▶ **What is expected**
Transcribe all of the data verbatim, please, and leave out its pictures.

Segment Open

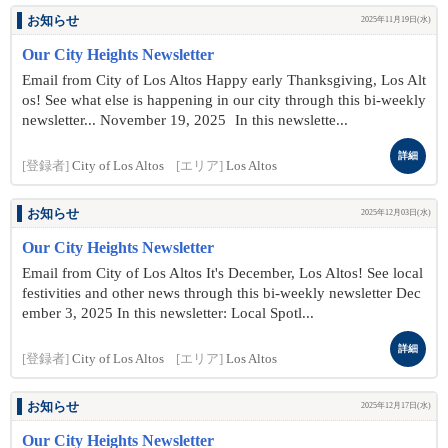
お知らせ
2025年11月19日(水)
Our City Heights Newsletter
Email from City of Los Altos Happy early Thanksgiving, Los Alt
os! See what else is happening in our city through this bi-weekly
newsletter... November 19 , 2025 In this newslette...
詳細
[登録者]
City of Los Altos
[エリア]
Los Altos
お知らせ
2025年12月03日(水)
Our City Heights Newsletter
Email from City of Los Altos It's December, Los Altos! See local
festivities and other news through this bi-weekly newsletter Dec
ember 3 , 2025 In this newsletter: Local Spotl...
詳細
[登録者]
City of Los Altos
[エリア]
Los Altos
お知らせ
2025年12月17日(水)
Our City Heights Newsletter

Segment Closed

▶ **Finished task**
お知らせ
2025年11月19日(水)
Our City Heights Newsletter
Email from City of Los Altos Happy early Thanksgiving, Los Alt
os! See what else is happening in our city through this bi-weekly
newsletter... November 19 , 2025 In this newslette...
詳細
[登録者]
City of Los Altos
[エリア]
Los Altos
お知らせ
2025年12月03日(水)
Our City Heights Newsletter
Email from City of Los Altos It's December, Los Altos! See local
festivities and other news through this bi-weekly newsletter Dec
ember 3 , 2025 In this newsletter: Local Spotl...
詳細
[登録者]
City of Los Altos
[エリア]
Los Altos
お知らせ
2025年12月17日(水)
Our City Heights Newsletter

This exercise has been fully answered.